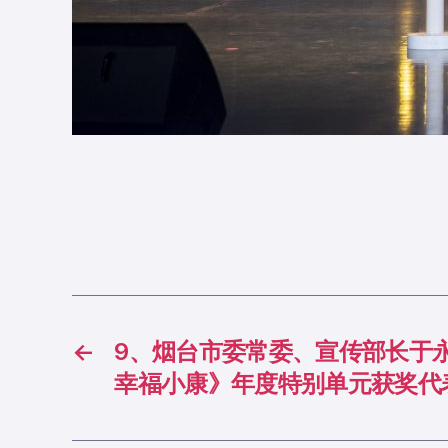
←
9、烟台市委常委、宣传部长于
幸福小康》年度特别单元获奖代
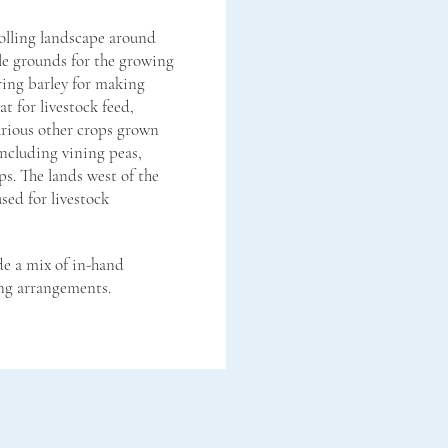
rolling landscape around
le grounds for the growing
pring barley for making
t for livestock feed,
arious other crops grown
ncluding vining peas,
s. The lands west of the
sed for livestock
e a mix of in-hand
ng arrangements.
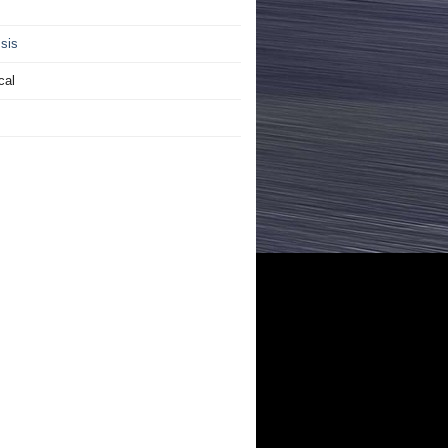
sis
cal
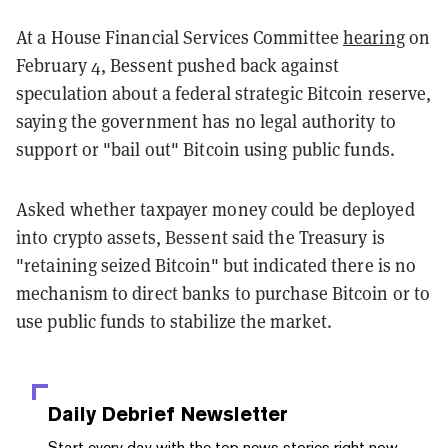
At a House Financial Services Committee
hearing
on
February 4, Bessent pushed back against
speculation about a federal strategic Bitcoin reserve,
saying the government has no legal authority to
support or "bail out" Bitcoin using public funds.
Asked whether taxpayer money could be deployed
into crypto assets, Bessent said the Treasury is
"retaining seized Bitcoin" but indicated there is no
mechanism to direct banks to purchase Bitcoin or to
use public funds to stabilize the market.
Daily Debrief
Newsletter
Start every day with the top news stories right now,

What is needed — In the records above, copy exactly the lines from the one that contains "speculation about a" through the last, and nothing else.

Response —
speculation about a federal strategic Bitcoin reserve,
saying the government has no legal authority to
support or "bail out" Bitcoin using public funds.
Asked whether taxpayer money could be deployed
into crypto assets, Bessent said the Treasury is
"retaining seized Bitcoin" but indicated there is no
mechanism to direct banks to purchase Bitcoin or to
use public funds to stabilize the market.
Daily Debrief
Newsletter
Start every day with the top news stories right now,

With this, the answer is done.